**Requirement:**
Set down the full listing exactly as given. Any pictures are to be left out.
--------------------------------
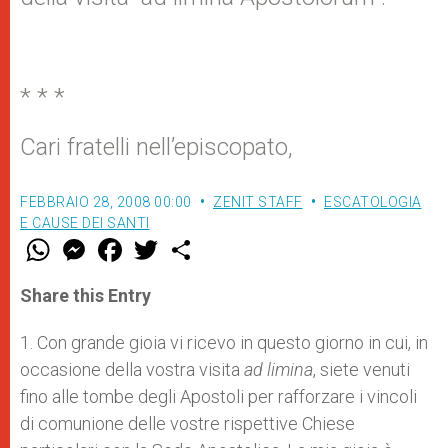
* * *
Cari fratelli nell’episcopato,
FEBBRAIO 28, 2008 00:00
ZENIT STAFF
ESCATOLOGIA
E CAUSE DEI SANTI
W
M
F
T
S
h
e
a
w
h
a
s
c
i
a
t
s
e
t
r
Share this Entry
s
e
b
t
e
A
n
o
e
p
g
o
r
1. Con grande gioia vi ricevo in questo giorno in cui, in
p
e
k
occasione della vostra visita
r
ad limina
, siete venuti
fino alle tombe degli Apostoli per rafforzare i vincoli
di comunione delle vostre rispettive Chiese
--------------------------------
**Exercise response:**
* * *
Cari fratelli nell’episcopato,
FEBBRAIO 28, 2008 00:00
ZENIT STAFF
ESCATOLOGIA
E CAUSE DEI SANTI
W
M
F
T
S
h
e
a
w
h
a
s
c
i
a
t
s
e
t
r
Share this Entry
s
e
b
t
e
A
n
o
e
p
g
o
r
1. Con grande gioia vi ricevo in questo giorno in cui, in
p
e
k
occasione della vostra visita
r
ad limina
, siete venuti
fino alle tombe degli Apostoli per rafforzare i vincoli
di comunione delle vostre rispettive Chiese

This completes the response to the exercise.